Em uma das últimas entrevistas de Cícero antes de ser morto, ele ressaltou a importância da união entre campo e cidade pela reforma agrária e uma alimentação livre de agrotóxicos. Na defesa em torno da agroecologia, foi um dos idealizadores e maiores entusiastas das feiras regionais por acreditar no diálogo permanente com a sociedade.
“É muito importante vir para a cidade e conversar, falar o que significa a reforma agrária. O grande recado que a gente trouxe é que veneno mata”, disse em 2012 durante a Feira Estadual da Reforma Agrária no Rio de Janeiro.
Ano passado, mais de 150 toneladas de alimentos agroecológicos foram comercializados no Largo da Carioca. Além de patrimônio cultural da cidade, a feira que foi batizada com o nome de Cícero, após sua morte, se consolidou entre o público por oferecer uma variedade de alimentos produzidos pelos assentamentos do MST a preço justo, além de atrações culturais e espaços de debates.
Legado
Para fugir do trabalho análogo à escravidão, Cícero pegou carona em caminhões com a família até o sudeste. Tinha visto companheiros adoecendo por exaustão no corte de cana. Novamente, a experiência dolorosa de vida serviu de combustível para sua luta incansável pela causa popular.

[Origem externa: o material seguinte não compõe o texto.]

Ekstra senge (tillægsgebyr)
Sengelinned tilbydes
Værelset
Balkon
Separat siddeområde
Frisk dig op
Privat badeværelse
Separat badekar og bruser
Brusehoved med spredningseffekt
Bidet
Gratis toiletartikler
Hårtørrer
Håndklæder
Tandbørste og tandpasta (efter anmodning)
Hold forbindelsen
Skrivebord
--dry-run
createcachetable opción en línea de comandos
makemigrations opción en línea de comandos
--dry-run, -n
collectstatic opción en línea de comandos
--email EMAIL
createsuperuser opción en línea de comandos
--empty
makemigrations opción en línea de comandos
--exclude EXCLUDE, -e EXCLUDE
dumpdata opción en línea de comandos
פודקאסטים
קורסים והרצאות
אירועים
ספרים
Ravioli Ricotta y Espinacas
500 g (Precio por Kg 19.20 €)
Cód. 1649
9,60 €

Foi membro fundador do Comitê Popular de Combate e Erradicação do Trabalho Escravo em Campos, região onde mais de 200 trabalhadores em condição degradante foram libertados.
“A busca por uma sociedade mais humana e justa foi o percurso da vida do Cícero. Não sei o conhecimento que ele tinha de categorias teóricas que a gente discute tanto, como a luta de classes. Mas sei que ele nos ensinava como essas questões se realizam na prática. A luta constituiu a vida do Cícero e de todos nós que aprendemos com ele. Perdê-lo foi muito difícil, ainda mais da forma que foi”, diz Ana Costa, professora da UFF e amiga de Cícero.

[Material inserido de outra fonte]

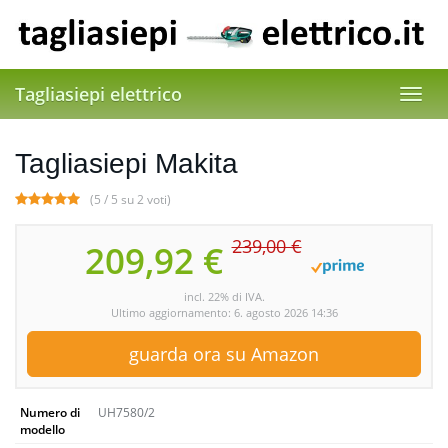
Skip
to
main
content
Tagliasiepi elettrico
Toggl
navig
Tagliasiepi Makita
(5 / 5 su 2 voti)
239,00 €
209,92 €
incl. 22% di IVA.
Ultimo aggiornamento: 6. agosto 2026 14:36
guarda ora su Amazon
Numero di
UH7580/2
modello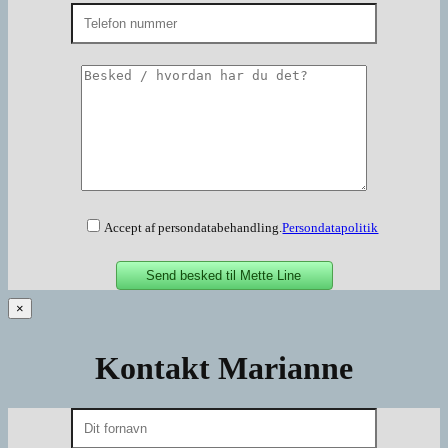
Accept af persondatabehandling.
Persondatapolitik
×
Kontakt Marianne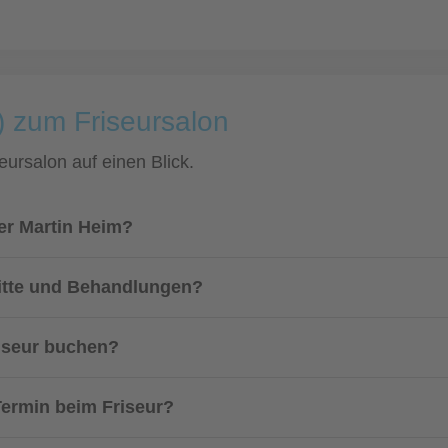
) zum Friseursalon
eursalon auf einen Blick.
er Martin Heim?
nitte und Behandlungen?
riseur buchen?
 Termin beim Friseur?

Apesar da trajetória marcada pela escravidão e o analfabetismo, Cícero nunca deixou se abater. A presença imponente e a voz firme também eram características de um homem que cultivava alegria e solidariedade. Como legado, deixa o exemplo de uma vida dedicada à luta contra todas as injustiças.
“Sempre tivemos a preocupação de manter viva essa memória, que nos estimula, encoraja, fortalece e nos faz ter certeza que estamos do lado certo da história”, finaliza Ana.